Merge pull request #14 from codelion/fix-model-card

codelion · web-flow · commit bb1d3a268b0a · 2025-01-21T15:37:19.000+08:00
Fix model card
diff --git a/scripts/eval_llmrouter_classifier.py b/scripts/eval_llmrouter_classifier.py
@@ -1,4 +1,5 @@
 import argparse
+import argparse
 import json
 import logging
 import os
@@ -10,6 +11,7 @@
 import torch
 from sklearn.metrics import classification_report, confusion_matrix
 from tqdm import tqdm
+from huggingface_hub import HfFolder
 
 from adaptive_classifier import AdaptiveClassifier
 
@@ -52,6 +54,21 @@ def setup_args() -> argparse.Namespace:
         default='benchmark_results',
         help='Directory to save results'
     )
+    parser.add_argument(
+        '--push-to-hub',
+        action='store_true',
+        help='Push the trained model to HuggingFace Hub'
+    )
+    parser.add_argument(
+        '--hub-repo',
+        type=str,
+        help='HuggingFace Hub repository ID (e.g. "username/model-name") for pushing the model'
+    )
+    parser.add_argument(
+        '--hub-token',
+        type=str,
+        help='HuggingFace Hub token.

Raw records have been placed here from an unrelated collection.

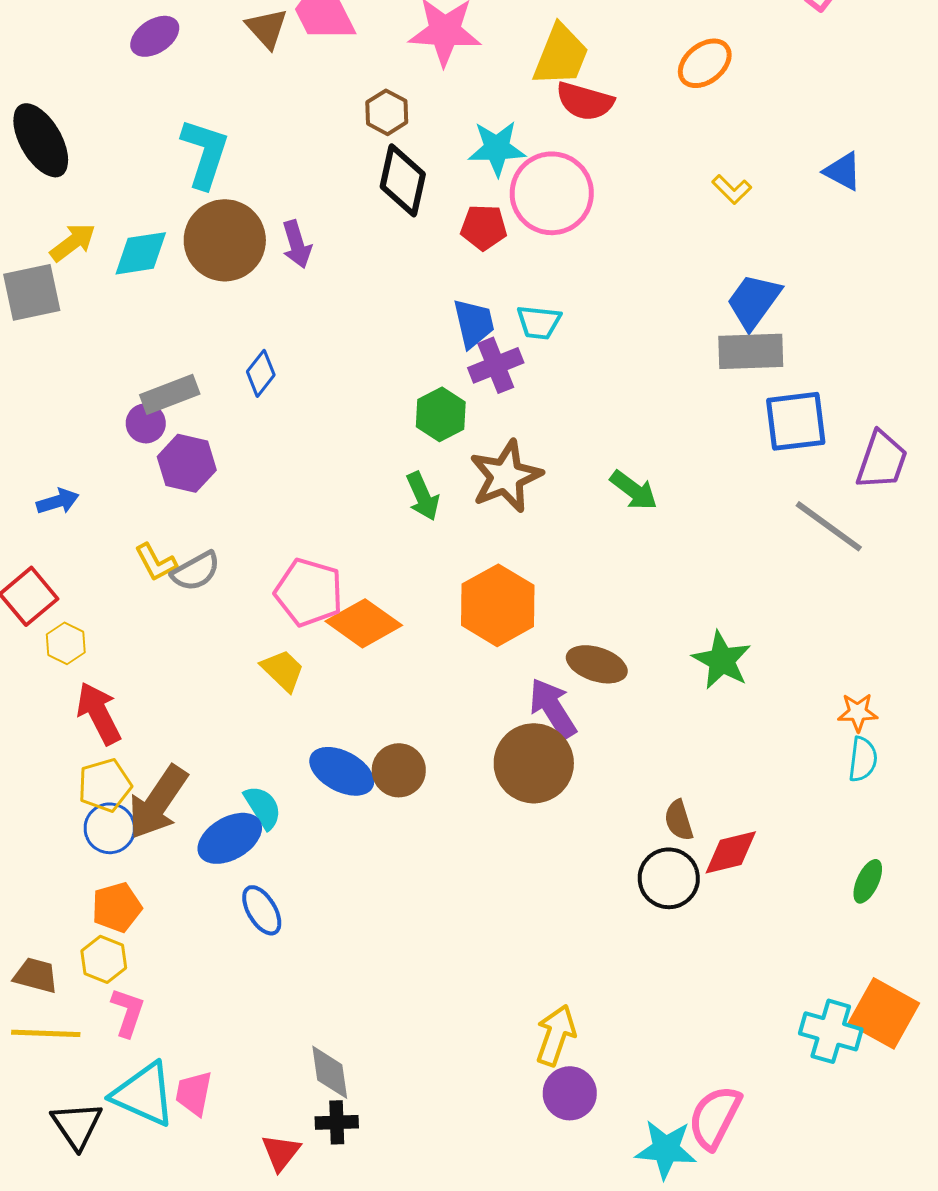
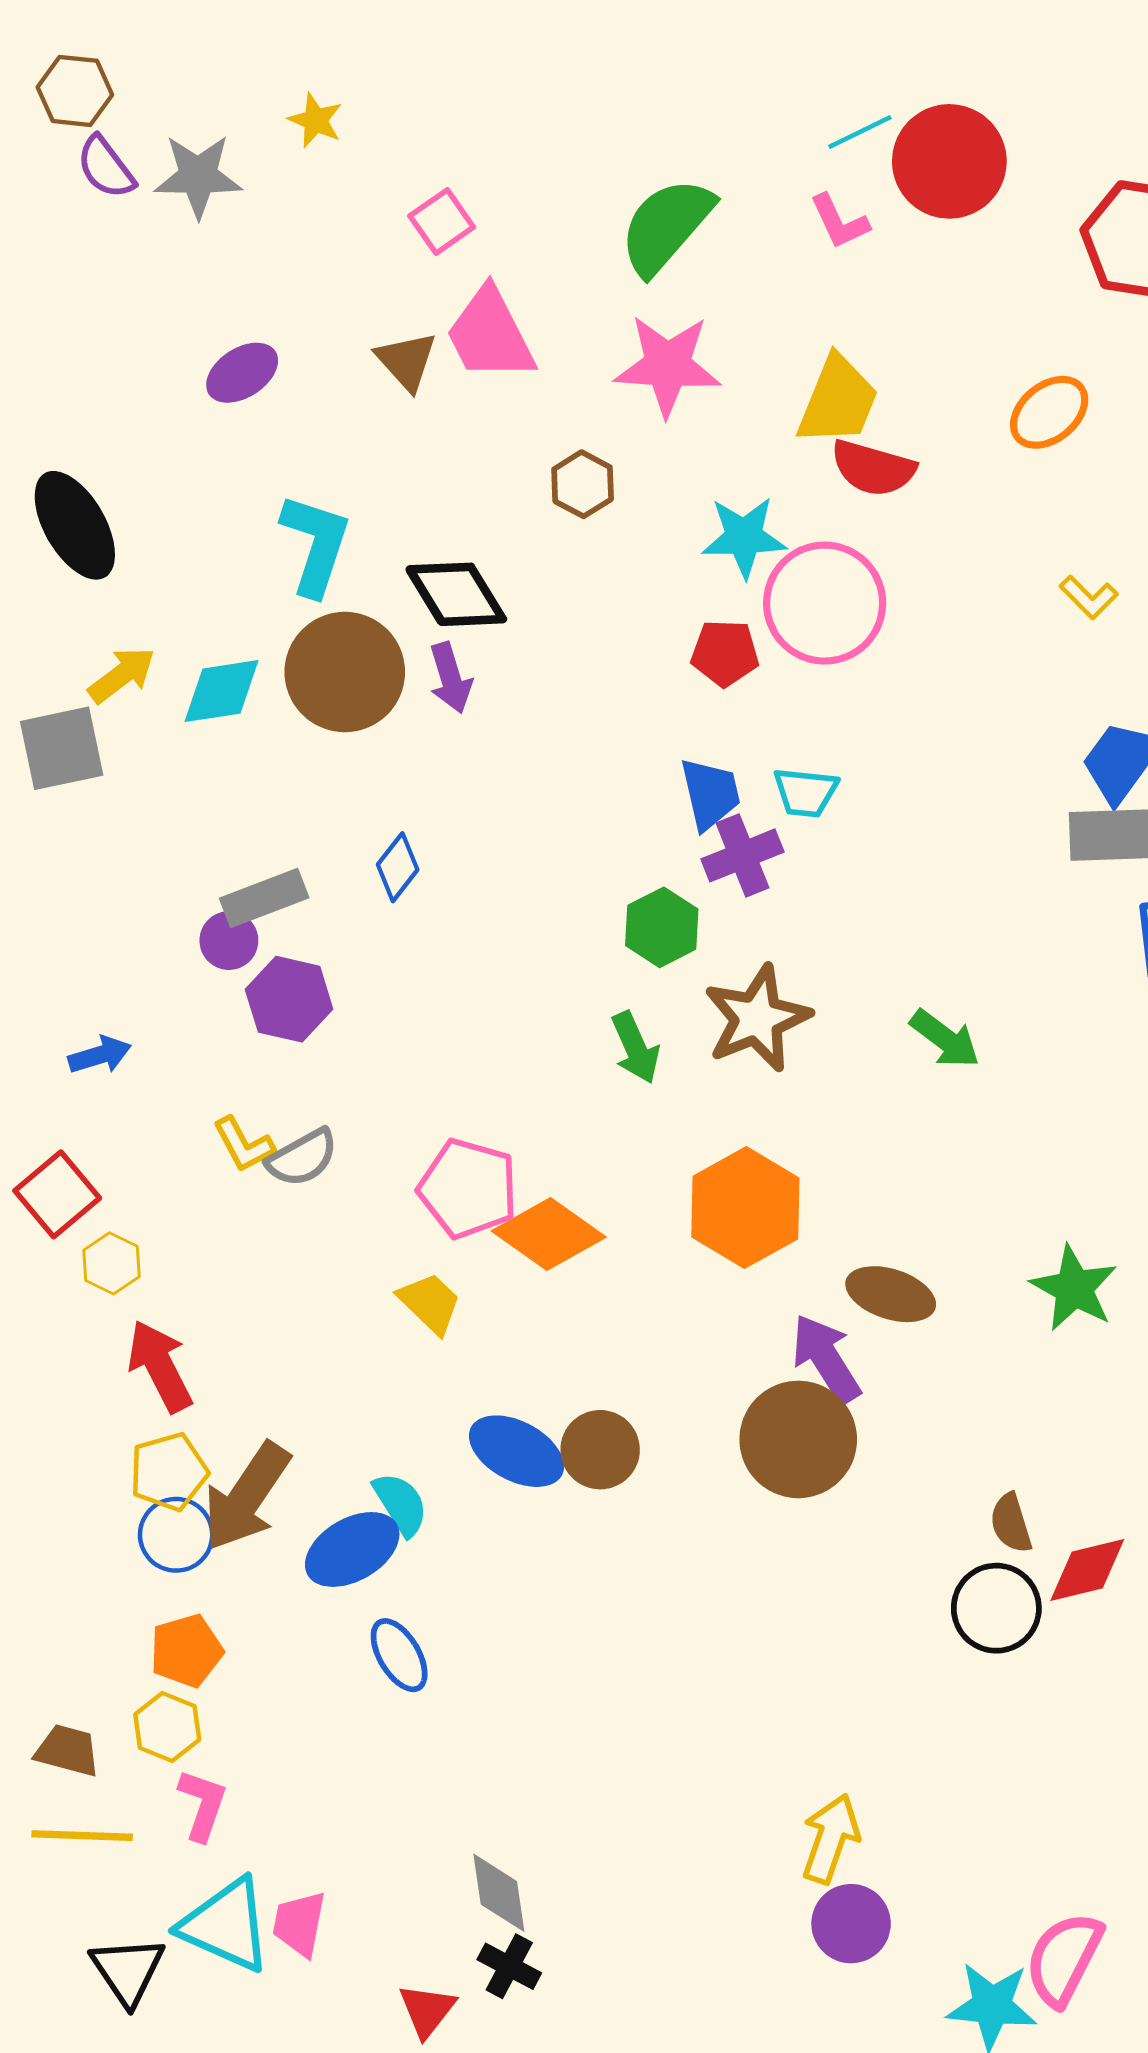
black diamond: (403, 180) -> (456, 594), moved, turned -44
black cross: (337, 1122) -> (509, 1966), turned 30

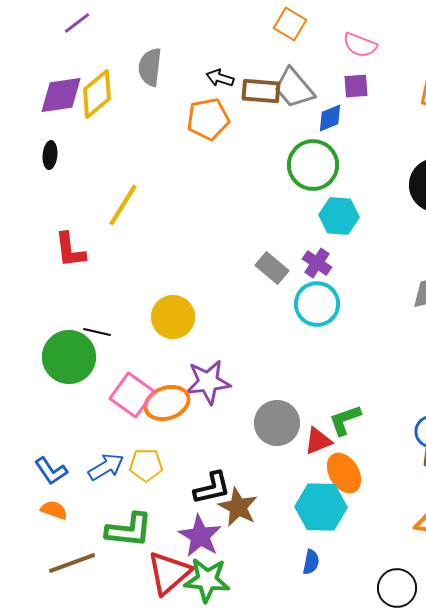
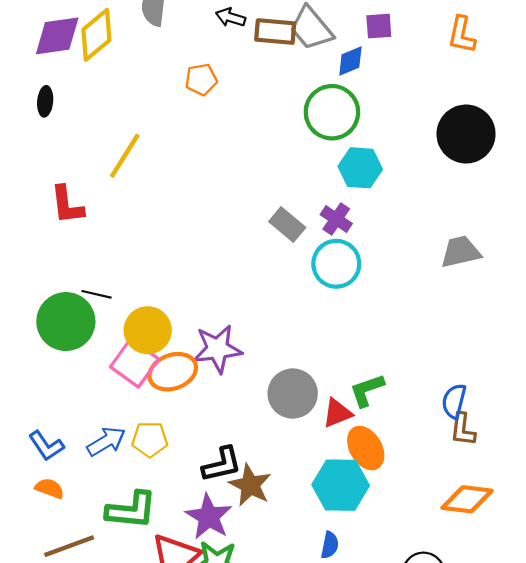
orange pentagon: (208, 119) -> (201, 80), moved, size x0.7
yellow circle: (173, 317) -> (148, 330), moved

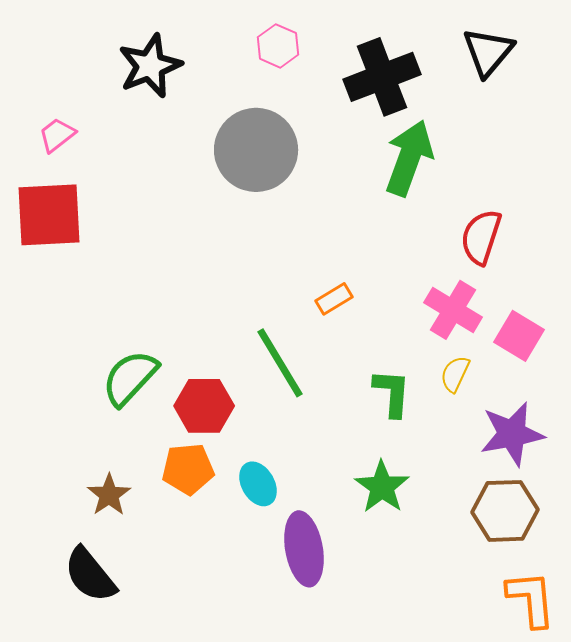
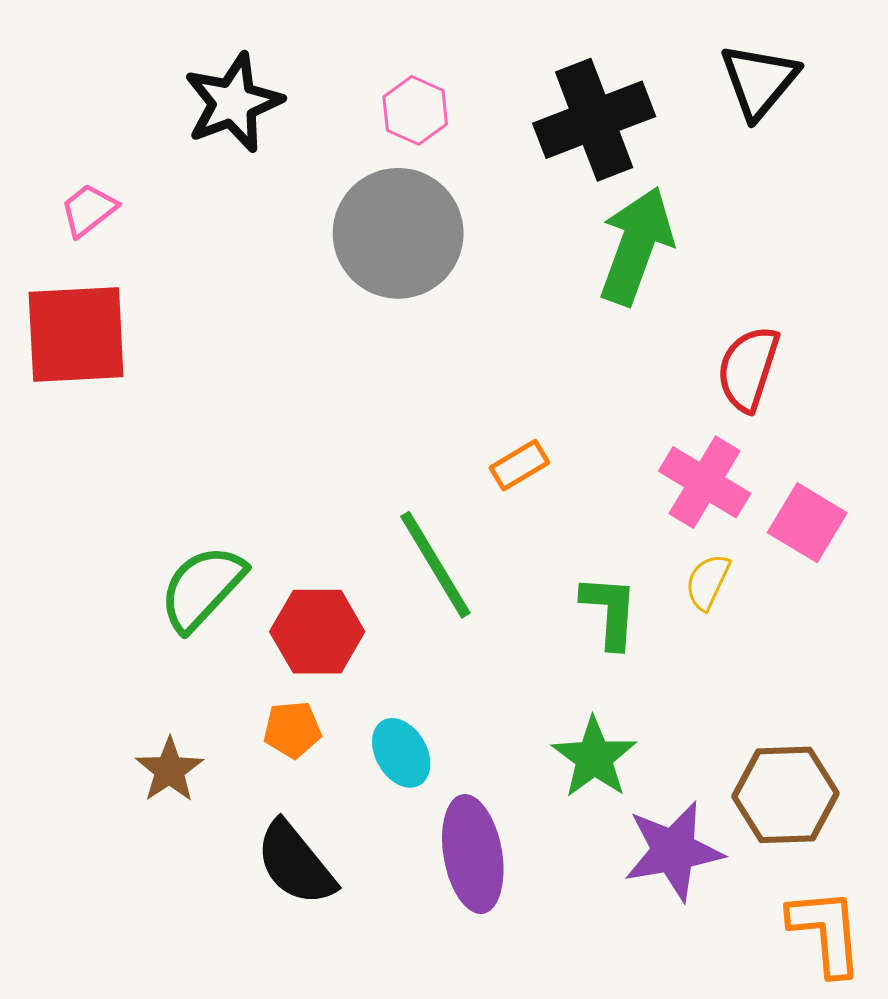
pink hexagon: (278, 46) -> (415, 110), moved
purple star: (512, 434) -> (673, 851), moved
orange pentagon: (188, 469) -> (292, 730), size x0.7
black semicircle: (90, 575) -> (295, 863), moved

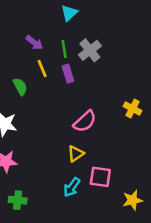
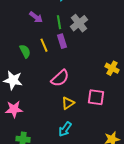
yellow line: (42, 68) -> (44, 45), moved
pink semicircle: (85, 121) -> (60, 78), moved
pink square: (100, 177) -> (96, 97), moved

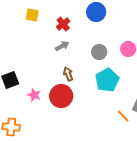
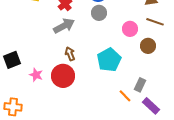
gray arrow: (62, 46) -> (64, 26), size x1.5
gray circle: (99, 52) -> (99, 13), moved

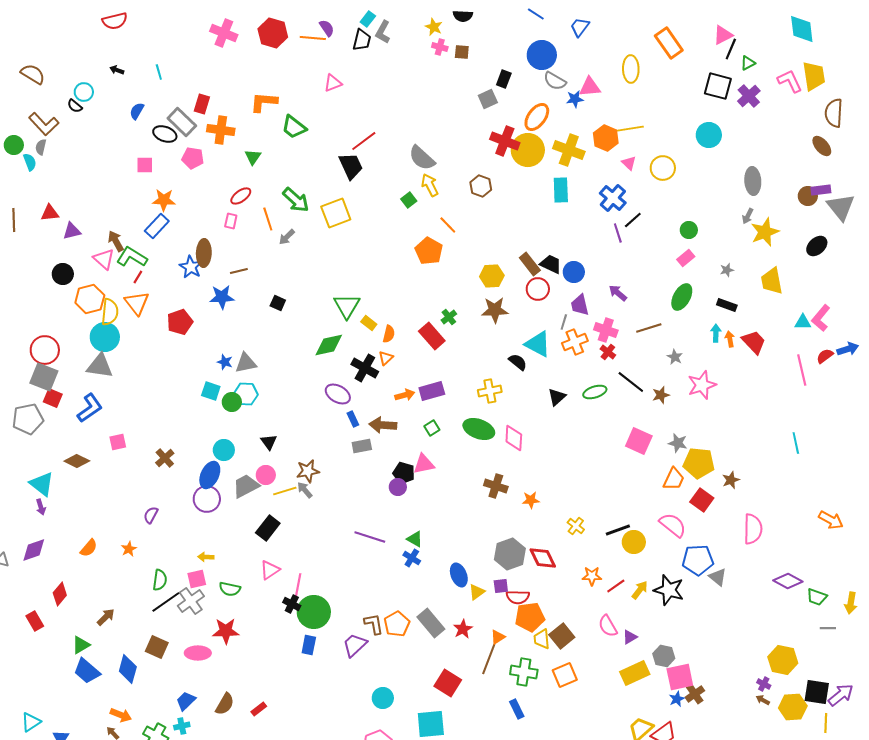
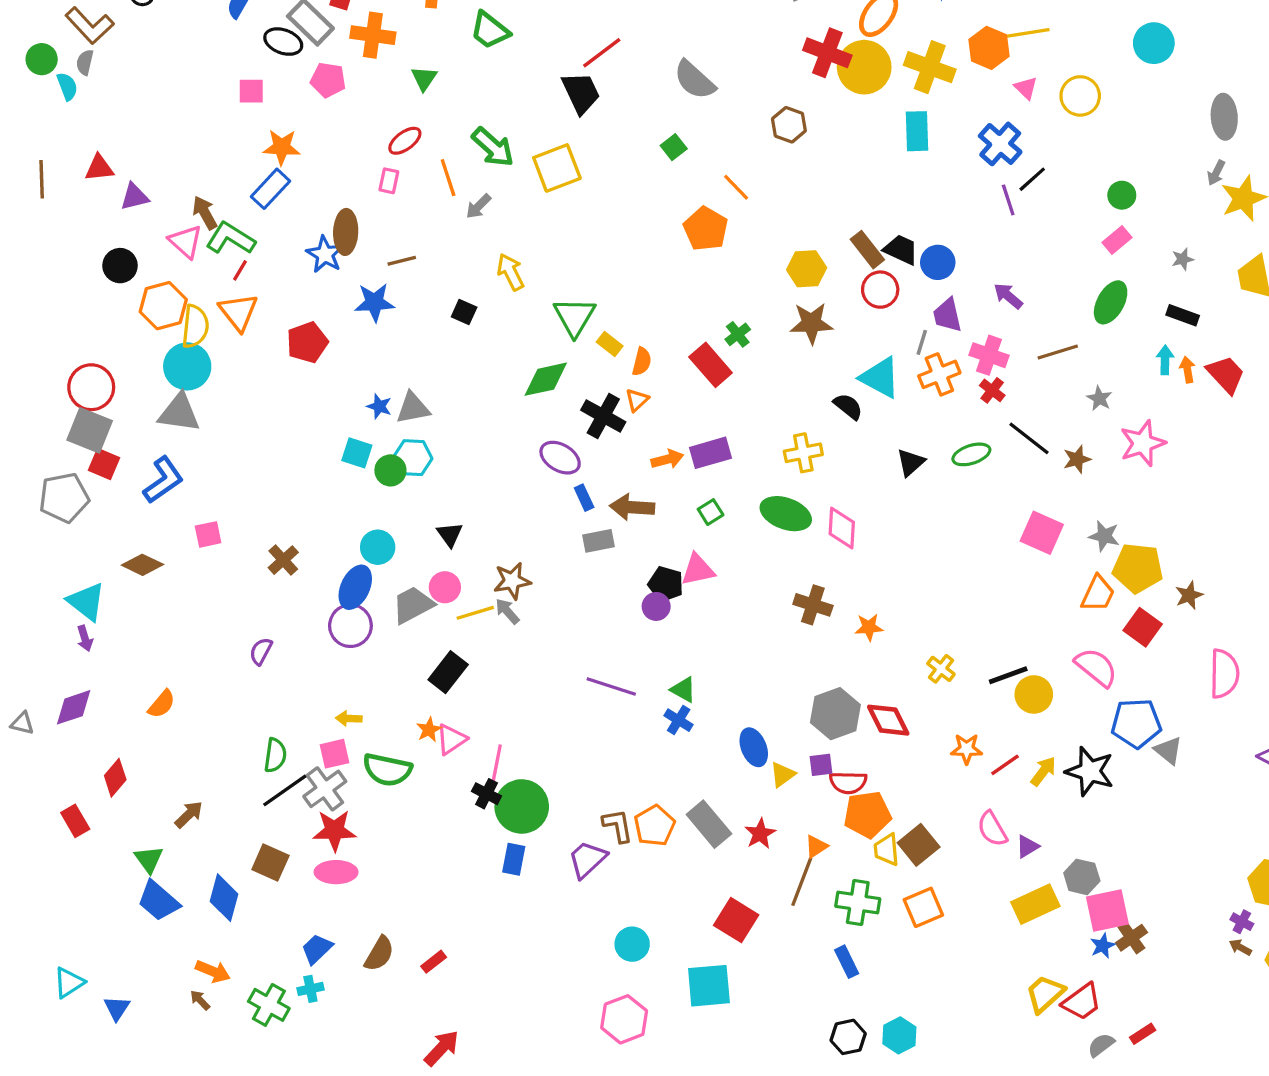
yellow arrow: (430, 185) -> (510, 272), moved
orange star: (129, 549) -> (429, 730), moved
green semicircle: (230, 589) -> (387, 770), size x1.4
red star: (226, 631) -> (334, 830), moved
green triangle: (81, 645) -> (149, 859), turned -36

If not provided, will look for the token in the environment'
+    )
     return parser.parse_args()
 
 def load_dataset(max_samples: int = None) -> Tuple[datasets.Dataset, datasets.Dataset]:
@@ -223,8 +240,47 @@ def evaluate_classifier(
     
     return results
 
-def save_results(classifier, results: Dict[str, Any], args: argparse.Namespace):
-    """Save evaluation results."""
+def push_to_hub(
+    classifier: AdaptiveClassifier,
+    repo_id: str,
+    token: str = None,
+    metrics: Dict[str, Any] = None
+) -> str:
+    """Push the classifier to HuggingFace Hub.
+    
+    Args:
+        classifier: Trained classifier to push
+        repo_id: HuggingFace Hub repository ID
+        token: HuggingFace Hub token
+        metrics: Optional evaluation metrics to add to model card
+        
+    Returns:
+        URL of the model on the Hub
+    """
+    logger.info(f"Pushing model to HuggingFace Hub: {repo_id}")
+    
+    # Set token if provided
+    if token:
+        HfFolder.save_token(token)
+    
+    try:
+        # Push to hub with evaluation results in model card
+        url = classifier.push_to_hub(
+            repo_id,
+            commit_message="Upload from benchmark script",
+        )
+        logger.info(f"Successfully pushed model to Hub: {url}")
+        return url
+    except Exception as e:
+        logger.error(f"Error pushing to Hub: {str(e)}")
+        raise
+
+def save_results(
+    classifier: AdaptiveClassifier,
+    results: Dict[str, Any],
+    args: argparse.Namespace
+):
+    """Save evaluation results and optionally push to Hub."""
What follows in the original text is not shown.